Corticorelin ovine triflutate

Name: Corticorelin ovine triflutate

What happens if I miss a dose?

Since corticorelin ovine triflutate is used as a single dose, it does not have a daily dosing schedule.

What should I avoid after receiving corticorelin ovine triflutate?

Follow your doctor's instructions about any restrictions on food, beverages, or activity.

Indications and Usage

ACTHREL is indicated for use in differentiating pituitary and ectopic production of ACTH in patients with ACTH-dependent Cushing's syndrome.
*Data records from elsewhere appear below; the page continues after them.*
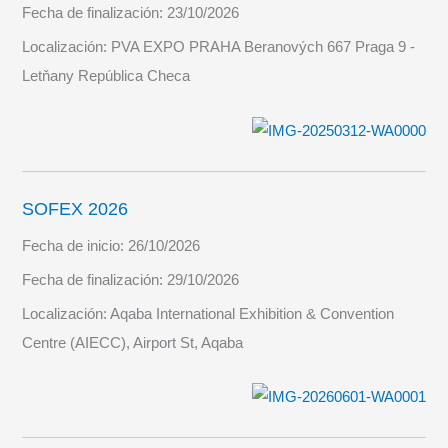
Fecha de finalización:
23/10/2026
Localización:
PVA EXPO PRAHA Beranových 667 Praga 9 -
Letňany República Checa
SOFEX 2026
Fecha de inicio:
26/10/2026
Fecha de finalización:
29/10/2026
Localización:
Aqaba International Exhibition & Convention
Centre (AIECC), Airport St, Aqaba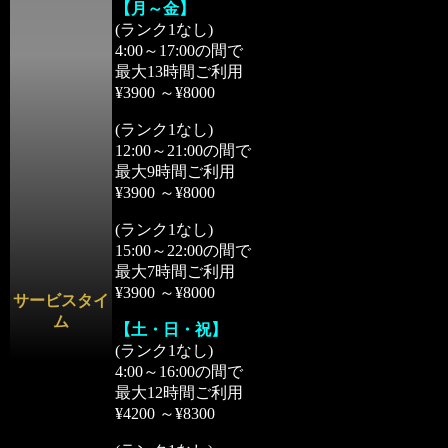
【月～金】
(ランク1なし)
4:00～17:00の間で
最大13時間ご利用
¥3900 ～¥8000
(ランク1なし)
12:00～21:00の間で
最大9時間ご利用
¥3900 ～¥8000
(ランク1なし)
15:00～22:00の間で
最大7時間ご利用
¥3900 ～¥8000
サービスタイ
ム
【土・日・祝】
(ランク1なし)
4:00～16:00の間で
最大12時間ご利用
¥4200 ～¥8300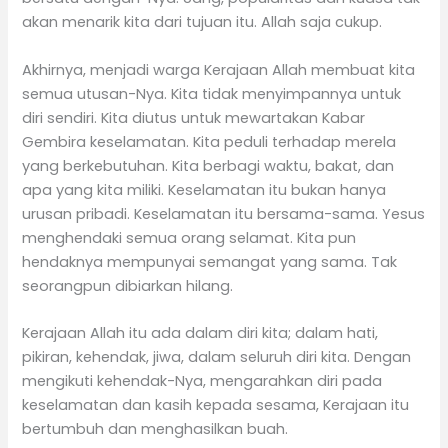
akan menarik kita dari tujuan itu. Allah saja cukup.
Akhirnya, menjadi warga Kerajaan Allah membuat kita
semua utusan-Nya. Kita tidak menyimpannya untuk
diri sendiri. Kita diutus untuk mewartakan Kabar
Gembira keselamatan. Kita peduli terhadap merela
yang berkebutuhan. Kita berbagi waktu, bakat, dan
apa yang kita miliki. Keselamatan itu bukan hanya
urusan pribadi. Keselamatan itu bersama-sama. Yesus
menghendaki semua orang selamat. Kita pun
hendaknya mempunyai semangat yang sama. Tak
seorangpun dibiarkan hilang.
Kerajaan Allah itu ada dalam diri kita; dalam hati,
pikiran, kehendak, jiwa, dalam seluruh diri kita. Dengan
mengikuti kehendak-Nya, mengarahkan diri pada
keselamatan dan kasih kepada sesama, Kerajaan itu
bertumbuh dan menghasilkan buah.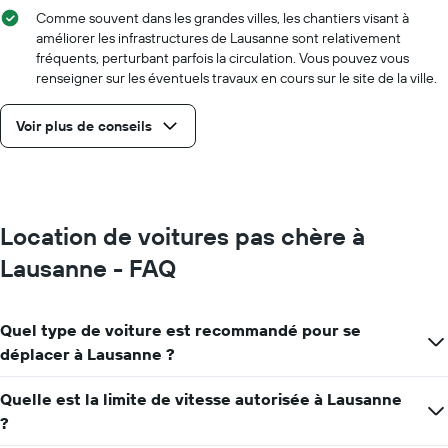
Comme souvent dans les grandes villes, les chantiers visant à
améliorer les infrastructures de Lausanne sont relativement
fréquents, perturbant parfois la circulation. Vous pouvez vous
renseigner sur les éventuels travaux en cours sur le site de la ville.
Voir plus de conseils
Location de voitures pas chère à
Lausanne - FAQ
Quel type de voiture est recommandé pour se
déplacer à Lausanne ?
Quelle est la limite de vitesse autorisée à Lausanne
?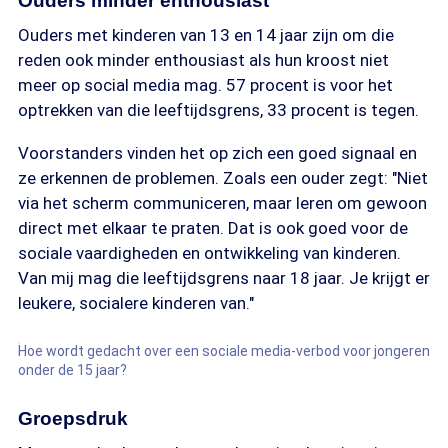
Ouders minder enthousiast
Ouders met kinderen van 13 en 14 jaar zijn om die
reden ook minder enthousiast als hun kroost niet
meer op social media mag. 57 procent is voor het
optrekken van die leeftijdsgrens, 33 procent is tegen.
Voorstanders vinden het op zich een goed signaal en
ze erkennen de problemen. Zoals een ouder zegt: "Niet
via het scherm communiceren, maar leren om gewoon
direct met elkaar te praten. Dat is ook goed voor de
sociale vaardigheden en ontwikkeling van kinderen.
Van mij mag die leeftijdsgrens naar 18 jaar. Je krijgt er
leukere, socialere kinderen van."
Hoe wordt gedacht over een sociale media-verbod voor jongeren
onder de 15 jaar?
Groepsdruk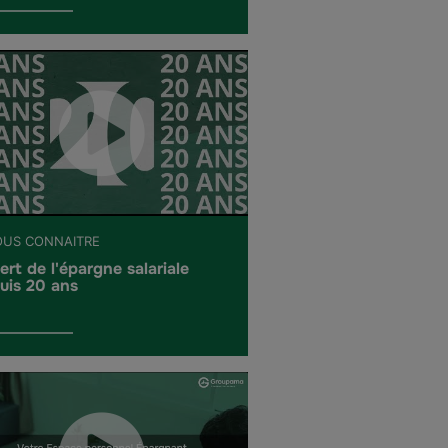
OUS CONNAITRE
ert de l'épargne salariale
uis 20 ans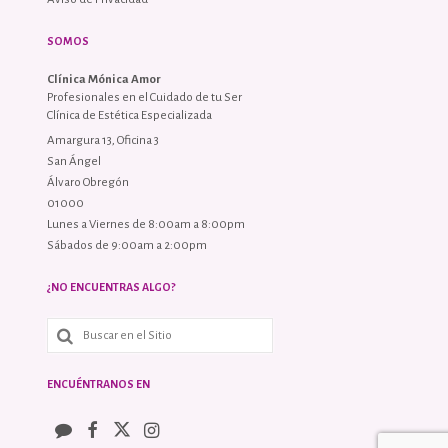
SOMOS
Clínica Mónica Amor
Profesionales en el Cuidado de tu Ser
Clínica de Estética Especializada
Amargura 13, Oficina 3
San Ángel
Álvaro Obregón
01000
Lunes a Viernes de 8:00am a 8:00pm
Sábados de 9:00am a 2:00pm
¿NO ENCUENTRAS ALGO?
ENCUÉNTRANOS EN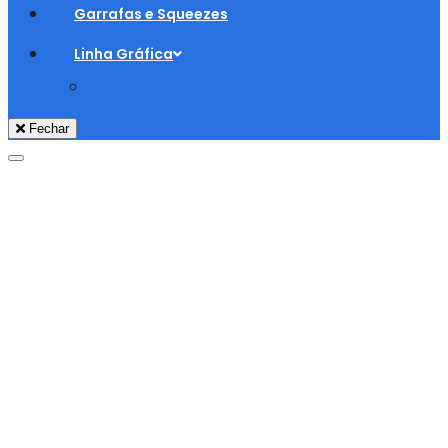
Garrafas e Squeezes
Linha Gráfica
Fechar
Adicionar aos Favoritos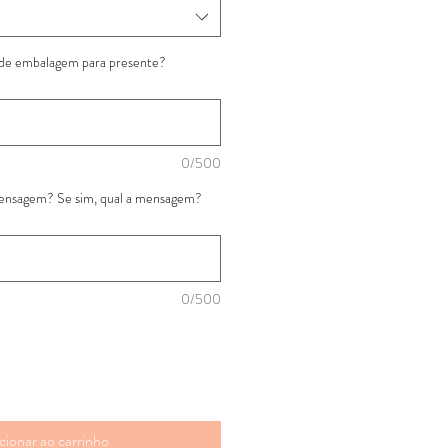
 de embalagem para presente?
0/500
mensagem? Se sim, qual a mensagem?
0/500
cionar ao carrinho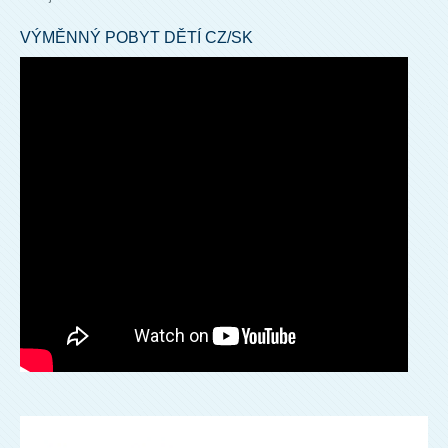
VÝMĚNNÝ POBYT DĚTÍ CZ/SK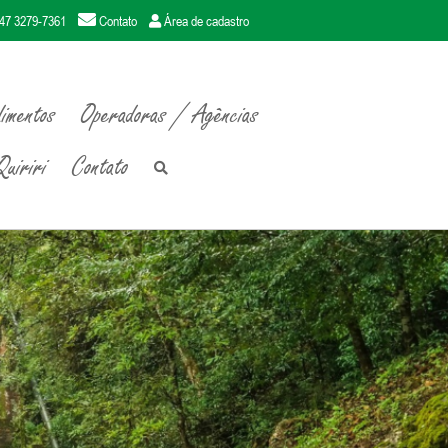
47 3279-7361
Contato
Área de cadastro
imentos
Operadoras / Agências
uiriri
Contato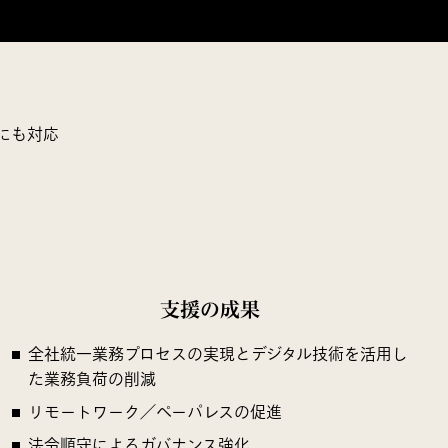
にも対応
。
支援の成果
全社統一業務プロセスの実現とデジタル技術を活用し
た業務負荷の削減
リモートワーク／ペーパレスの促進
法令順守によるガバナンス強化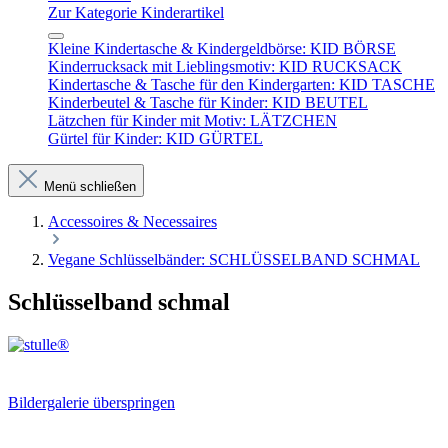
Zur Kategorie Kinderartikel
Kleine Kindertasche & Kindergeldbörse: KID BÖRSE
Kinderrucksack mit Lieblingsmotiv: KID RUCKSACK
Kindertasche & Tasche für den Kindergarten: KID TASCHE
Kinderbeutel & Tasche für Kinder: KID BEUTEL
Lätzchen für Kinder mit Motiv: LÄTZCHEN
Gürtel für Kinder: KID GÜRTEL
Menü schließen
Accessoires & Necessaires
Vegane Schlüsselbänder: SCHLÜSSELBAND SCHMAL
Schlüsselband schmal
Bildergalerie überspringen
Differential Diagnosis: There are two forms of Cushing's syndrome:

  1. ACTH-dependent (83%), in which hypercortisolism is due either to pituitary hypersecretion of ACTH (Cushing's disease) resulting from an adenoma (40%, usually microadenomas) or nonadenomatous hyperplasia, possibly of hypothalamic origin (28%), or to hypercortisolism that is secondary to ectopic secretion of ACTH (15%) and,
  2. ACTH- independent (17%), in which hypercortisolism is due to autonomous cortisol secretion by an adrenal tumor (9% adenomas, 8% carcinomas),

After the establishment of hypercortisolism consistent with the presence of Cushing's syndrome, and following the elimination of autonomous adrenal hyperfunction as its cause, the corticorelin test is used to aid in establishing the source of excessive ACTH secretion.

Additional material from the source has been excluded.